Re: Enough RAM for entire Database.. cost aside, is this - Mailing list pgsql-general

From Mike Rylander
Subject Re: Enough RAM for entire Database.. cost aside, is this
Date
Msg-id cc5a5u$15ga$1@news.hub.org
Whole thread Raw
In response to Enough RAM for entire Database.. cost aside, is this going to be fastest?  ("Andy B" <abhousehuntRE-M--O--V-E@blueyonder.co.uk>)
List pgsql-general
<posted & mailed>

Andy B wrote:

> Hello again Mike,
>
> Thanks for the replies! Here's my next salvo!
-- snip --
>
>
> Imagine this scenario. Your application uses 5 bits of data - A B C D and
> E. Only 3 can sit in memory at once.
>
> You want to do two transactions. The first combines A, B and C, so you
> load those, in order.
>
> Once you're finished with that first transaction, you then require to
> combine A, C and D.
>
> Now, an application driven cache will see immediately that the optimal
> cache replacement is to load D into the slot taken by B. With the OS in
> charge, you'll probably end up with a cache thrash.
>

If all the data fits into memory, then this cache thrashing won't occur,
yes?

> This is simplistic, but it is just this sort of smart caching that can
> lead to dramatic speedups, and I've got quite a bit of experience of
> seeing just that.
>
> I don't want to devalue the linux cache strategy. It is very appropriate
> for almost all situations. I'm talking about a very specific scenario here
> though.
>
> Does that make sense?
>

It does.  And I will support your strategy as soon as there is some
empirical evidence surrounding PG.  I'm all for more speed!

>
> Again, in my scenario, postgres is *relieved* of the task of having to
> decide what data to choose to be in the workspace, since ALL of the data
> is accessible there in my scenario.
>

It's not the deciding what to pull into the workspace, it's the finding of
the target data in the workspace.  As I've said, I'm no expert in caching
strategies (I will leave that to the likes of Tome Lane and Linus... and
you, if you would like to submit a patch :).

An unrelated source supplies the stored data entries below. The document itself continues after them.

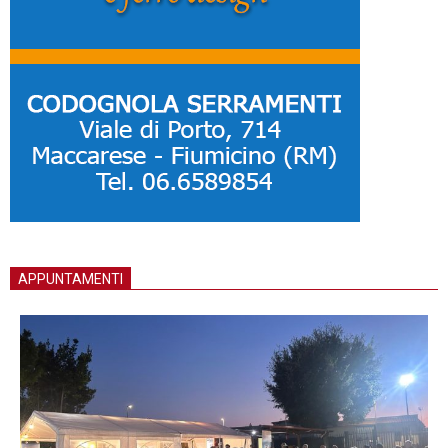
APPUNTAMENTI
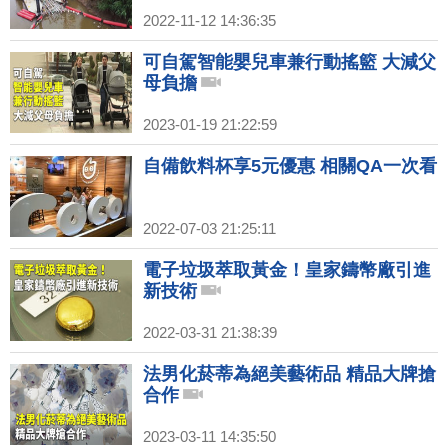
2022-11-12 14:36:35
可自駕智能嬰兒車兼行動搖籃 大減父
母負擔
2023-01-19 21:22:59
自備飲料杯享5元優惠 相關QA一次看
2022-07-03 21:25:11
電子垃圾萃取黃金！皇家鑄幣廠引進
新技術
2022-03-31 21:38:39
法男化菸蒂為絕美藝術品 精品大牌搶
合作
2023-03-11 14:35:50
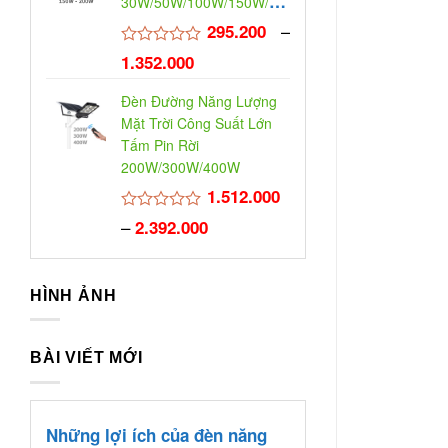
30W/50W/100W/150W/200W
sao
–
295.200
₫
Được
1.352.000
₫
xếp
hạng
Đèn Đường Năng Lượng
0
5
Mặt Trời Công Suất Lớn
sao
Tấm Pin Rời
200W/300W/400W
1.512.000
₫
Được
–
2.392.000
₫
xếp
hạng
0
5
HÌNH ẢNH
sao
BÀI VIẾT MỚI
Những lợi ích của đèn năng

> The point about postgres having to shovel through millions of tuples is a
> different point. If I do a query which can only be executed by looking at
> a million tuples, then that is what has to happen, no matter what caching
> strategy you employ. Obviously, if you're shovelling data in and out of
> memory, then the *way* you traverse those tuples becomes important to
> efficiency, as loading sequential stuff off a disk is always faster.
(we both want it all in memory... I never want to hit a disk for read!)
> If
> it's *all* in the workspace, well it doesn't matter at all then - the
> planner can forget about disks and choose the fastest algorithmic option.
>

Well, I think I have a way for you to test this...:

Test of BIG shared_buffers:
------------------------------
1) inflate shared buffers as as much as possible.
2) deflate effective cache size as much as possible.
3) set random_page_cost to 0.01, or even lower (force planner to think disk
= ram)
4) for all relevent tables, do SELECT count(*) FROM table;
5) run queries involving many tables using EXPLAIN ANALYZE and collect the
times

Test of currently recommended shared_buffers:
-------------------------------------------------
1) set shared_buffers to 20000 (goodly setting for production DB...)
2) set effective cache size using current recommendations (see General Bits,
etc)
3) proceed to steps 4 and 5 above

Unfortunately, I don't have a machine on which to test this at the moment,
but if anyone out there does, I would find the results very interesting!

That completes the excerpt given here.